Impossible to automatically add a menu / table of content to this notebook.
You can download "jyquickhelper" package with: 
"pip install jyquickhelper"

How to implement redispatching actions¶

Having a suitable environment¶

By default, some environments do not specify the cost of generators, their maximum and minimum production values, etc. In this case it is not possible to redispatching in grid2op.

To know more about what is needed for using redispatching, it is advised to look at this help online : https://grid2op.readthedocs.io/en/latest/space.html#grid2op.Space.GridObjects.redispatching_unit_commitment_availble for the most recent documentation. When this notebook was created, what was needed was:

"gen_type": the type of generator
"gen_pmin": the minimum value a generator can produce
"gen_pmax" : the maximum value a generator can produce
"gen_redispatchable": whether this generator can be dispatched
"gen_max_ramp_up": the maximum increase of power a generator can have between two consecutive time steps
"gen_max_ramp_down": the maximum decrease of power a generator can have between two consecutive time steps
"gen_min_uptime": the minimum time a generator needs to be turned on (it's impossible to disconnect it if it's not connected for a least "gen_min_uptime" consecutive time step)
"gen_min_downtime": same as above, but for downtime
"gen_cost_per_MW": the generation cost. For each MW of electricity produced in a time step, this is the amount paid
"gen_startup_cost": the cost to start a generator
"gen_shutdown_cost": the cost to shutdown a generator

We made available a dedicated environment, based on the IEEE case14 powergrid that has all this features. It is advised to use this small environment for testing and getting familiar with redispatching.

This environment includes 5 generators, as the original case14 system. It has one solar generator and one wind generator (that cannot be dispatched), one nuclear powerplant (dispatchable) and 2 thermal generators (also dispatchable). Thus, redispatching is a problem of continuous control with 3 degress of freedom here.

In [3]:

env = grid2op.make("rte_case14_redisp", test=True)
print("Is this environment suitable for redispatching: {}".format(env.redispatching_unit_commitment_availble))

/home/benjamin/Documents/grid2op_dev/getting_started/grid2op/MakeEnv/Make.py:240: UserWarning: You are using a development environment. This environment is not intended for training agents.
  warnings.warn(_MAKE_DEV_ENV_WARN)

Is this environment suitable for redispatching: True

As we can see, this environment is suitable for redispatching. It means that all quantities described above are set (and visible).

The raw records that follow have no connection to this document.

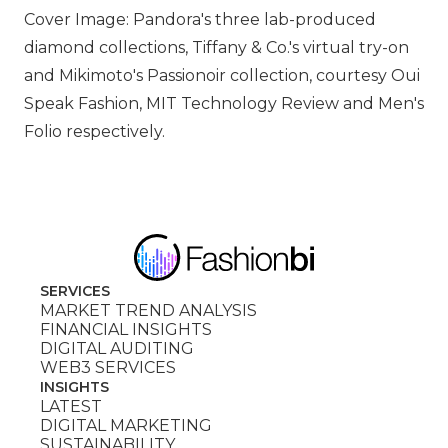
Cover Image: Pandora's three lab-produced
diamond collections, Tiffany & Co.'s virtual try-on
and Mikimoto's Passionoir collection, courtesy Oui
Speak Fashion, MIT Technology Review and Men's
Folio respectively.
SERVICES
MARKET TREND ANALYSIS
FINANCIAL INSIGHTS
DIGITAL AUDITING
WEB3 SERVICES
INSIGHTS
LATEST
DIGITAL MARKETING
SUSTAINABILITY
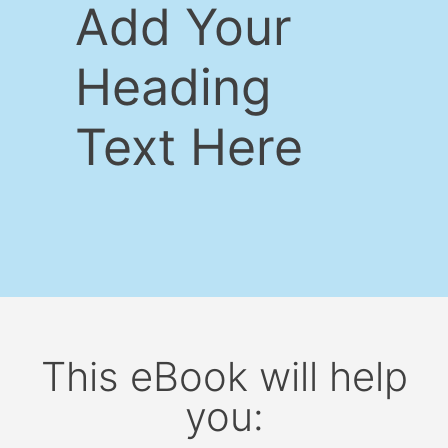
Add Your
Heading
Text Here
This eBook will help
you:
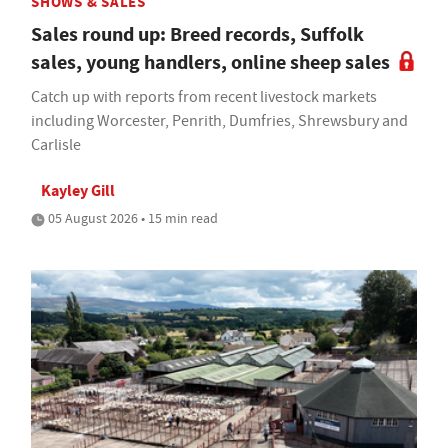
SHOWS & SALES
Sales round up: Breed records, Suffolk
sales, young handlers, online sheep sales
Catch up with reports from recent livestock markets
including Worcester, Penrith, Dumfries, Shrewsbury and
Carlisle
Kayley Gill
05 August 2026 • 15 min read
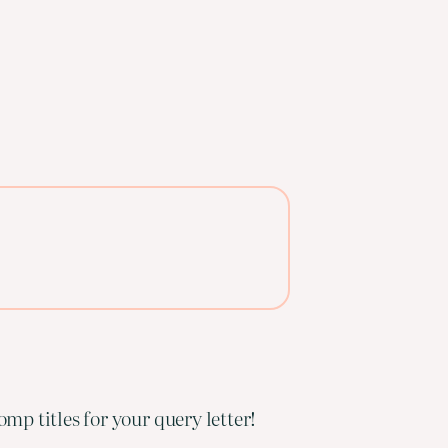
mp titles for your query letter!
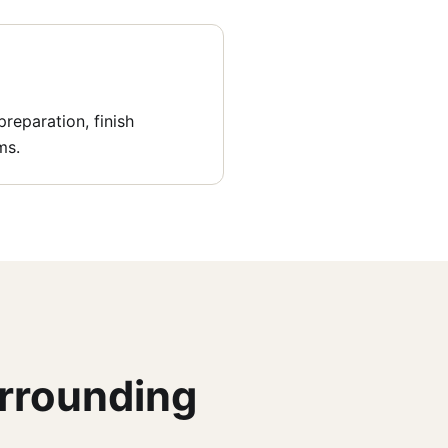
reparation, finish
ms.
urrounding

In the L2RPN 2019 challenges, we rewarded participants based on the use of the powerlines. In next challenges, or for other uses of this platform where redispatching should be considered, it's better to consider the economic cost of the sytem as an evaluation metric. However, usually a cost should be minimized, while a reward should be maximized. To take this into account, a simple reward named "EconomicReward" has been created. It has the following properties:

it returns -1 if there has been a game over
otherwise (there has been no game over, no errors, etc) it is always strictly positive
maximizing this reward is equivalent to minimizing the cost

Note that this reward doesn't take into account the cost to perform a redispatching action. This reward can be used to build what is called an "economic dispatch", a problem that is particularly interesting for electricity producers but of lower interest for Transmission System Operators (as opposed to the topology).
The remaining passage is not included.